Checking the Search on both strands checkbox will search both the minus and plus strand for the adapter sequence (the result would be equivalent to defining two adapters and searching one on the plus strand and one on the minus strand).
Below you find a preview listing the results of trimming with the current settings on 1000 reads in the input file (reads 1001-2000 when the read file is long enough). This is useful for a quick feedback on how changes in the parameters affect the trimming (rather than having to run the full analysis several times to identify a good parameter set). The following information is shown:
- Name. The name of the adapter.
- Matches found. Number of matches found based on the strand and alignment score settings.

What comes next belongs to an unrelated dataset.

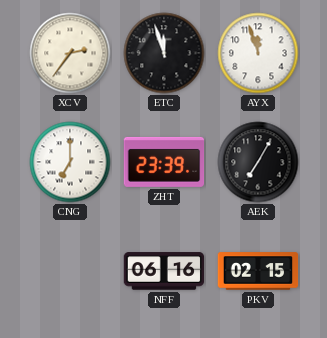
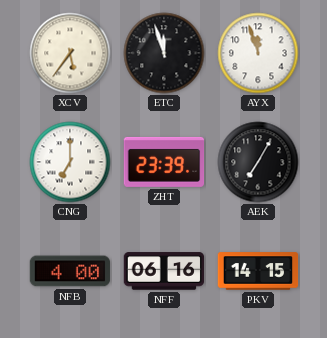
XCV: 2:36 -> 5:36
NFB: none -> 4:00
PKV: 02:15 -> 14:15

- Reads discarded. This is the number of reads that will be completely discarded. This can either be because they are completely trimmed (when the Action is set to Remove adapter and the match is found at the 3' end of the read), or when the Action is set to Discard when found or Discard when not found.
- Nucleotides removed. The number of nucleotides that are trimmed include both the ones coming from the reads that are discarded and the ones coming from the parts of the reads that are trimmed off.
- Avg. length This is the average length of the reads that are retained (excluding the ones that are discarded).